Word for word, transcribe the lines from the one containing "d’affaire Merrill Lynch." through the end of the entries, both included, and nothing else.
Segment Start: DATA SHOWN
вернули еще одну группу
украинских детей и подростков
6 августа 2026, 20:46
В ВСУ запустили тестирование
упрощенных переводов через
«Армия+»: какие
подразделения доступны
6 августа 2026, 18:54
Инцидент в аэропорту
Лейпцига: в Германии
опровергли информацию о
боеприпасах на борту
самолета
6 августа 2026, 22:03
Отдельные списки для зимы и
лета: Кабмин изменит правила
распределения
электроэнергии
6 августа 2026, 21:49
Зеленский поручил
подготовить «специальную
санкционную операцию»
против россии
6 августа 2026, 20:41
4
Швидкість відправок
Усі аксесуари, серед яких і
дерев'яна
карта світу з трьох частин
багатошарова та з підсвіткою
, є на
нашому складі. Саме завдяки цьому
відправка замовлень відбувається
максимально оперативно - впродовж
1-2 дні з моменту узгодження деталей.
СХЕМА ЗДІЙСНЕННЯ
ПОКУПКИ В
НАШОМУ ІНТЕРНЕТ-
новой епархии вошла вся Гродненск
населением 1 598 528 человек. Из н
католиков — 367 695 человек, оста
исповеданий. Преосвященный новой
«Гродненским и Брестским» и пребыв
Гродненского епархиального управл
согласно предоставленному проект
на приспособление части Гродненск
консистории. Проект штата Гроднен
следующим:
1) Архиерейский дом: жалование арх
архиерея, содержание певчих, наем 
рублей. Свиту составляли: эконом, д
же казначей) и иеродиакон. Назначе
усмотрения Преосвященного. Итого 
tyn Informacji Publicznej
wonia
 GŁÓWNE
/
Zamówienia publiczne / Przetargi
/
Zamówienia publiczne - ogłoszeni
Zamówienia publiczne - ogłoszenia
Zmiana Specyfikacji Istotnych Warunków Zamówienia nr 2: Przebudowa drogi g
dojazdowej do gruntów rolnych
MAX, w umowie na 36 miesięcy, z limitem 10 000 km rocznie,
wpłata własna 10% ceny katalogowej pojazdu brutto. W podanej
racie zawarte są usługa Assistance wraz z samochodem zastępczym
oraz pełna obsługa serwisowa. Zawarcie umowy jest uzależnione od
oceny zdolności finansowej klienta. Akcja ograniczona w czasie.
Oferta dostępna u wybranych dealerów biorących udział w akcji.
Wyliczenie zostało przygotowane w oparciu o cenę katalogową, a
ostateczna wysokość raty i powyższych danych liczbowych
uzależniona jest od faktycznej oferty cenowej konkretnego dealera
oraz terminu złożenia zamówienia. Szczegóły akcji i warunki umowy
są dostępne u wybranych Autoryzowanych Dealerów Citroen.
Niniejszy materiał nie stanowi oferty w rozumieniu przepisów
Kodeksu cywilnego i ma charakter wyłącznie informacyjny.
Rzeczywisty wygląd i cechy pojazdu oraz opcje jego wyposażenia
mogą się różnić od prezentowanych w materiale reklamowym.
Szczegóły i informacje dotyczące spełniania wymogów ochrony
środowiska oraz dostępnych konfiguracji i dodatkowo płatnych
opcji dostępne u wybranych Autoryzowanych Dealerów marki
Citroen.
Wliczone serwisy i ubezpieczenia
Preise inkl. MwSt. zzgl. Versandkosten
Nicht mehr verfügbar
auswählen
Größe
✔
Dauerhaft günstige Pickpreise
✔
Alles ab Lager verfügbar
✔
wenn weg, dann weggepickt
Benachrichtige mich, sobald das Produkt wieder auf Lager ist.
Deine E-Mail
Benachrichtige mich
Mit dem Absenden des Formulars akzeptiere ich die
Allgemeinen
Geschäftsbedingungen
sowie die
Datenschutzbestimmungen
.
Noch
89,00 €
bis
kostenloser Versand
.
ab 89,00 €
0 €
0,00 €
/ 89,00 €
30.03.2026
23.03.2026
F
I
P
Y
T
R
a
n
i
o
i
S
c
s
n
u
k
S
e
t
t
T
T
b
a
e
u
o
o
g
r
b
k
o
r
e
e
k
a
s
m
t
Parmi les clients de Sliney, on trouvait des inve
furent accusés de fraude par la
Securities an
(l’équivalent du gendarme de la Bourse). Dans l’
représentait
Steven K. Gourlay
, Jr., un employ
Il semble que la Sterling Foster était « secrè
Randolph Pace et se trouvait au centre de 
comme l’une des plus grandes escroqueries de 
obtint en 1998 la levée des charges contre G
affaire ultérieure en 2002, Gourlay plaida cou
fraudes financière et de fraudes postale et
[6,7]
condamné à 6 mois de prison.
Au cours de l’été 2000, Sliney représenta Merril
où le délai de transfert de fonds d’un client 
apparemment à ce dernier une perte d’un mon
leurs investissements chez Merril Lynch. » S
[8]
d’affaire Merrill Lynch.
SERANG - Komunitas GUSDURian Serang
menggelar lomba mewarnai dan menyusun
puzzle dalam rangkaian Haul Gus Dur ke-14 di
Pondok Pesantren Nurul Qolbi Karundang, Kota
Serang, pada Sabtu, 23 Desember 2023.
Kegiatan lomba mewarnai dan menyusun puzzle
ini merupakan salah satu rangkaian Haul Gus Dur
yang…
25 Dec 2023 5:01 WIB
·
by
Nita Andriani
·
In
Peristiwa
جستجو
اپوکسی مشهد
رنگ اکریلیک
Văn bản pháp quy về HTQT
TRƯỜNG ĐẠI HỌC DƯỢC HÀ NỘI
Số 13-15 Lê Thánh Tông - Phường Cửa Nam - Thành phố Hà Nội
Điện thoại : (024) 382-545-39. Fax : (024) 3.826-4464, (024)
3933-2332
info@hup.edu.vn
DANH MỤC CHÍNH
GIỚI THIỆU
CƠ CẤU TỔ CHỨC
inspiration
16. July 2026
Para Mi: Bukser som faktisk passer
Segment End: DATA SHOWN
> REPLY
d’affaire Merrill Lynch.
SERANG - Komunitas GUSDURian Serang
menggelar lomba mewarnai dan menyusun
puzzle dalam rangkaian Haul Gus Dur ke-14 di
Pondok Pesantren Nurul Qolbi Karundang, Kota
Serang, pada Sabtu, 23 Desember 2023.
Kegiatan lomba mewarnai dan menyusun puzzle
ini merupakan salah satu rangkaian Haul Gus Dur
yang…
25 Dec 2023 5:01 WIB
·
by
Nita Andriani
·
In
Peristiwa
جستجو
اپوکسی مشهد
رنگ اکریلیک
Văn bản pháp quy về HTQT
TRƯỜNG ĐẠI HỌC DƯỢC HÀ NỘI
Số 13-15 Lê Thánh Tông - Phường Cửa Nam - Thành phố Hà Nội
Điện thoại : (024) 382-545-39. Fax : (024) 3.826-4464, (024)
3933-2332
info@hup.edu.vn
DANH MỤC CHÍNH
GIỚI THIỆU
CƠ CẤU TỔ CHỨC
inspiration
16. July 2026
Para Mi: Bukser som faktisk passer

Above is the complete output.